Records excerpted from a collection

---*---

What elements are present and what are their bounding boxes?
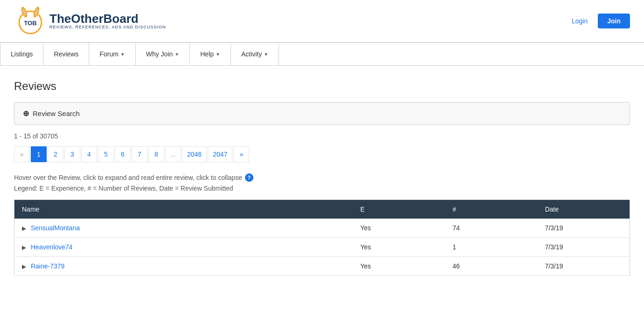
table-header: Name E # Date: [14, 200, 630, 219]
sidebar-item-why-join[interactable]: Why Join ▼: [136, 43, 190, 65]
col-header-experience: E: [353, 200, 445, 219]
cell-date-1: 7/3/19: [538, 238, 630, 257]
nav-why-join-label: Why Join: [146, 50, 173, 58]
review-link-1[interactable]: Heavenlove74: [31, 243, 73, 251]
pagination-page-2046[interactable]: 2046: [182, 146, 207, 162]
table-body: ▶ SensualMontana Yes 74 7/3/19 ▶ Heavenl…: [14, 219, 630, 276]
cell-count-0: 74: [445, 219, 538, 238]
cell-experience-0: Yes: [353, 219, 445, 238]
activity-caret-icon: ▼: [264, 52, 268, 57]
table-row: ▶ Heavenlove74 Yes 1 7/3/19: [14, 238, 630, 257]
review-search-label: Review Search: [33, 110, 80, 117]
cell-experience-2: Yes: [353, 257, 445, 276]
sidebar-item-listings[interactable]: Listings: [0, 43, 43, 65]
svg-text:TOB: TOB: [24, 20, 36, 27]
pagination-page-7[interactable]: 7: [132, 146, 147, 162]
page-title: Reviews: [14, 80, 630, 93]
sidebar-item-reviews[interactable]: Reviews: [43, 43, 89, 65]
nav-reviews-label: Reviews: [54, 50, 78, 58]
table-row: ▶ Raine-7379 Yes 46 7/3/19: [14, 257, 630, 276]
cell-name-2: ▶ Raine-7379: [14, 257, 353, 276]
review-link-2[interactable]: Raine-7379: [31, 262, 64, 270]
nav-bar: Listings Reviews Forum ▼ Why Join ▼ Help…: [0, 42, 644, 66]
pagination-page-4[interactable]: 4: [81, 146, 97, 162]
help-circle-icon[interactable]: ?: [245, 173, 253, 182]
pagination-next[interactable]: »: [233, 146, 249, 162]
why-join-caret-icon: ▼: [175, 52, 179, 57]
pagination-page-8[interactable]: 8: [148, 146, 164, 162]
main-content: Reviews ⊕ Review Search 1 - 15 of 30705 …: [0, 66, 644, 290]
cell-count-1: 1: [445, 238, 538, 257]
cell-date-2: 7/3/19: [538, 257, 630, 276]
results-count: 1 - 15 of 30705: [14, 132, 630, 140]
pagination-page-2[interactable]: 2: [48, 146, 63, 162]
cell-name-1: ▶ Heavenlove74: [14, 238, 353, 257]
cell-count-2: 46: [445, 257, 538, 276]
join-button[interactable]: Join: [598, 14, 630, 28]
forum-caret-icon: ▼: [120, 52, 125, 57]
header: TOB TheOtherBoard REVIEWS, REFERENCES, A…: [0, 0, 644, 42]
pagination-page-5[interactable]: 5: [98, 146, 114, 162]
help-caret-icon: ▼: [216, 52, 220, 57]
hover-info: Hover over the Review, click to expand a…: [14, 173, 630, 182]
row-toggle-2[interactable]: ▶: [22, 263, 26, 270]
legend-text: Legend: E = Experience, # = Number of Re…: [14, 185, 630, 192]
sidebar-item-help[interactable]: Help ▼: [190, 43, 231, 65]
nav-listings-label: Listings: [11, 50, 33, 58]
review-search-box[interactable]: ⊕ Review Search: [14, 102, 630, 125]
hover-info-text: Hover over the Review, click to expand a…: [14, 174, 242, 181]
logo-icon: TOB: [14, 5, 47, 37]
pagination-page-2047[interactable]: 2047: [208, 146, 232, 162]
cell-date-0: 7/3/19: [538, 219, 630, 238]
pagination-ellipsis: ...: [165, 146, 181, 162]
col-header-count: #: [445, 200, 538, 219]
pagination: « 1 2 3 4 5 6 7 8 ... 2046 2047 »: [14, 146, 630, 162]
table-row: ▶ SensualMontana Yes 74 7/3/19: [14, 219, 630, 238]
row-toggle-0[interactable]: ▶: [22, 225, 26, 232]
row-toggle-1[interactable]: ▶: [22, 244, 26, 251]
login-button[interactable]: Login: [567, 14, 592, 27]
sidebar-item-activity[interactable]: Activity ▼: [231, 43, 279, 65]
review-link-0[interactable]: SensualMontana: [31, 224, 80, 232]
cell-name-0: ▶ SensualMontana: [14, 219, 353, 238]
nav-activity-label: Activity: [241, 50, 262, 58]
pagination-prev[interactable]: «: [14, 146, 30, 162]
table-header-row: Name E # Date: [14, 200, 630, 219]
pagination-page-3[interactable]: 3: [64, 146, 80, 162]
col-header-date: Date: [538, 200, 630, 219]
sidebar-item-forum[interactable]: Forum ▼: [89, 43, 135, 65]
logo-text: TheOtherBoard REVIEWS, REFERENCES, ADS A…: [49, 13, 166, 29]
reviews-table: Name E # Date ▶ SensualMontana Yes 74 7/…: [14, 199, 630, 276]
logo-subtitle: REVIEWS, REFERENCES, ADS AND DISCUSSION: [49, 25, 166, 29]
nav-help-label: Help: [200, 50, 214, 58]
pagination-page-6[interactable]: 6: [115, 146, 131, 162]
plus-icon: ⊕: [23, 109, 29, 118]
logo-title: TheOtherBoard: [49, 13, 166, 25]
header-actions: Login Join: [567, 14, 630, 28]
col-header-name: Name: [14, 200, 353, 219]
nav-forum-label: Forum: [99, 50, 118, 58]
cell-experience-1: Yes: [353, 238, 445, 257]
pagination-page-1[interactable]: 1: [31, 146, 47, 162]
logo-area: TOB TheOtherBoard REVIEWS, REFERENCES, A…: [14, 5, 166, 37]
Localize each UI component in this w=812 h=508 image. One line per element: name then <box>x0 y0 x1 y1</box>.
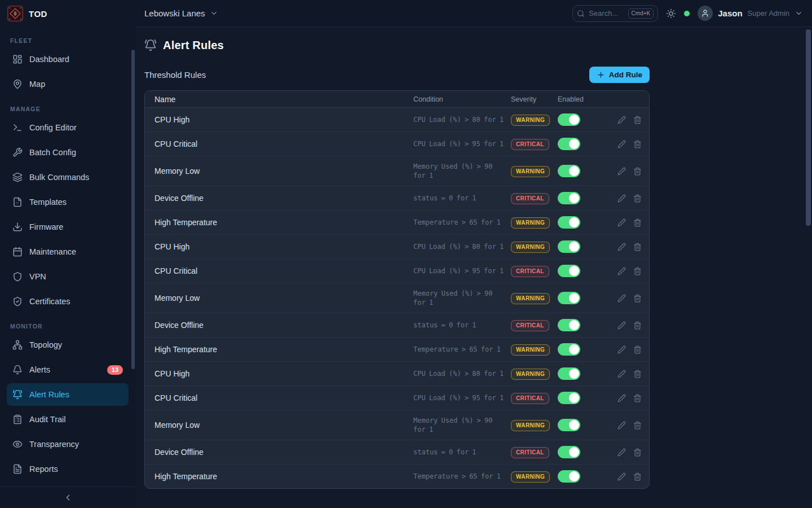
edit-rule-button[interactable] <box>617 394 626 402</box>
rule-name: CPU High <box>145 115 413 124</box>
rule-condition: Memory Used (%) > 90 for 1 <box>413 416 505 434</box>
enabled-toggle[interactable] <box>558 319 580 331</box>
calendar-icon <box>12 247 23 257</box>
main-scrollbar[interactable] <box>806 29 811 226</box>
toggle-knob <box>569 266 579 276</box>
delete-rule-button[interactable] <box>633 140 642 148</box>
enabled-toggle[interactable] <box>558 367 580 380</box>
sidebar-item-map[interactable]: Map <box>7 73 129 95</box>
edit-rule-button[interactable] <box>617 116 626 124</box>
rule-name: High Temperature <box>145 472 413 481</box>
enabled-toggle[interactable] <box>558 113 580 126</box>
delete-rule-button[interactable] <box>633 321 642 330</box>
sidebar-item-alerts[interactable]: Alerts13 <box>7 358 129 381</box>
shield-check-icon <box>12 296 23 306</box>
file-text-icon <box>12 464 23 474</box>
edit-rule-button[interactable] <box>617 167 626 176</box>
enabled-toggle[interactable] <box>558 419 580 431</box>
rule-name: CPU High <box>145 242 413 251</box>
sidebar-item-reports[interactable]: Reports <box>7 458 129 480</box>
column-header-name: Name <box>145 95 413 104</box>
severity-badge: CRITICAL <box>511 139 549 150</box>
sidebar-item-audit-trail[interactable]: Audit Trail <box>7 408 129 431</box>
edit-rule-button[interactable] <box>617 421 626 430</box>
sidebar-item-firmware[interactable]: Firmware <box>7 216 129 238</box>
org-name: Lebowski Lanes <box>144 8 205 18</box>
rule-condition: Temperature > 65 for 1 <box>413 218 505 227</box>
delete-rule-button[interactable] <box>633 472 642 481</box>
edit-rule-button[interactable] <box>617 345 626 354</box>
enabled-toggle[interactable] <box>558 216 580 229</box>
delete-rule-button[interactable] <box>633 167 642 176</box>
edit-rule-button[interactable] <box>617 370 626 378</box>
delete-rule-button[interactable] <box>633 421 642 430</box>
sidebar-item-topology[interactable]: Topology <box>7 334 129 356</box>
edit-rule-button[interactable] <box>617 448 626 457</box>
edit-rule-button[interactable] <box>617 140 626 148</box>
delete-rule-button[interactable] <box>633 294 642 303</box>
toggle-knob <box>569 420 579 430</box>
enabled-toggle[interactable] <box>558 240 580 253</box>
enabled-toggle[interactable] <box>558 446 580 458</box>
delete-rule-button[interactable] <box>633 448 642 457</box>
toggle-knob <box>569 242 579 252</box>
sidebar-scrollbar[interactable] <box>131 50 135 369</box>
logo-row: TOD <box>0 0 135 27</box>
table-row: Memory LowMemory Used (%) > 90 for 1WARN… <box>145 156 649 186</box>
sidebar-collapse-button[interactable] <box>0 487 135 508</box>
delete-rule-button[interactable] <box>633 394 642 402</box>
rule-name: Memory Low <box>145 421 413 430</box>
sidebar-item-batch-config[interactable]: Batch Config <box>7 141 129 164</box>
delete-rule-button[interactable] <box>633 243 642 251</box>
delete-rule-button[interactable] <box>633 370 642 378</box>
add-rule-button[interactable]: Add Rule <box>589 67 650 83</box>
delete-rule-button[interactable] <box>633 116 642 124</box>
org-switcher[interactable]: Lebowski Lanes <box>144 8 218 18</box>
sidebar-item-certificates[interactable]: Certificates <box>7 290 129 313</box>
theme-toggle-sun-icon[interactable] <box>666 8 676 19</box>
column-header-severity: Severity <box>511 95 558 103</box>
rule-condition: Memory Used (%) > 90 for 1 <box>413 162 505 180</box>
bell-icon <box>12 365 23 375</box>
sidebar-item-maintenance[interactable]: Maintenance <box>7 240 129 263</box>
enabled-toggle[interactable] <box>558 192 580 204</box>
sidebar-item-templates[interactable]: Templates <box>7 191 129 213</box>
delete-rule-button[interactable] <box>633 194 642 203</box>
sidebar-item-config-editor[interactable]: Config Editor <box>7 116 129 139</box>
enabled-toggle[interactable] <box>558 292 580 304</box>
search-input[interactable]: Search... Cmd+K <box>572 5 658 22</box>
edit-rule-button[interactable] <box>617 321 626 330</box>
sidebar: TOD FLEETDashboardMapMANAGEConfig Editor… <box>0 0 135 508</box>
toggle-knob <box>569 393 579 403</box>
enabled-toggle[interactable] <box>558 392 580 404</box>
enabled-toggle[interactable] <box>558 265 580 277</box>
edit-rule-button[interactable] <box>617 243 626 251</box>
edit-rule-button[interactable] <box>617 194 626 203</box>
sidebar-item-transparency[interactable]: Transparency <box>7 433 129 456</box>
sidebar-item-label: Certificates <box>29 297 70 306</box>
sidebar-nav: FLEETDashboardMapMANAGEConfig EditorBatc… <box>0 27 135 487</box>
enabled-toggle[interactable] <box>558 470 580 483</box>
user-menu[interactable]: Jason Super Admin <box>698 6 803 21</box>
sidebar-item-alert-rules[interactable]: Alert Rules <box>7 383 129 406</box>
enabled-toggle[interactable] <box>558 165 580 177</box>
layers-icon <box>12 172 23 182</box>
delete-rule-button[interactable] <box>633 267 642 275</box>
table-row: High TemperatureTemperature > 65 for 1WA… <box>145 210 649 234</box>
severity-badge: WARNING <box>511 166 550 177</box>
edit-rule-button[interactable] <box>617 218 626 227</box>
edit-rule-button[interactable] <box>617 267 626 275</box>
enabled-toggle[interactable] <box>558 343 580 356</box>
edit-rule-button[interactable] <box>617 294 626 303</box>
rule-name: Device Offline <box>145 321 413 330</box>
edit-rule-button[interactable] <box>617 472 626 481</box>
sidebar-item-vpn[interactable]: VPN <box>7 265 129 288</box>
search-placeholder: Search... <box>589 9 624 17</box>
enabled-toggle[interactable] <box>558 138 580 150</box>
table-row: Device Offlinestatus = 0 for 1CRITICAL <box>145 186 649 210</box>
delete-rule-button[interactable] <box>633 345 642 354</box>
toggle-knob <box>569 293 579 303</box>
delete-rule-button[interactable] <box>633 218 642 227</box>
sidebar-item-bulk-commands[interactable]: Bulk Commands <box>7 166 129 189</box>
sidebar-item-dashboard[interactable]: Dashboard <box>7 48 129 71</box>
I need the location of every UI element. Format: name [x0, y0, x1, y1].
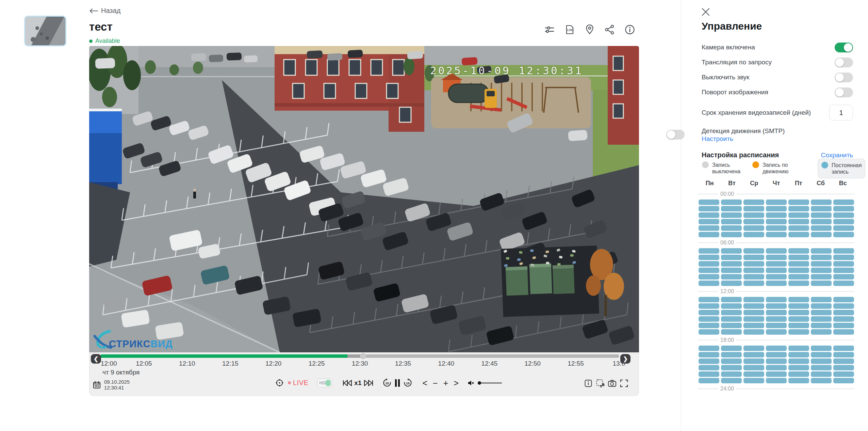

---*---

### PROMPT
Find the word "over" in the entries, then copy out every line that has it.

### ANSWER TO THE PROBLEM
hover-info: Hover over the Review, click to expand a…: [14, 173, 630, 182]
hover-info-text: Hover over the Review, click to expand a…: [14, 174, 242, 181]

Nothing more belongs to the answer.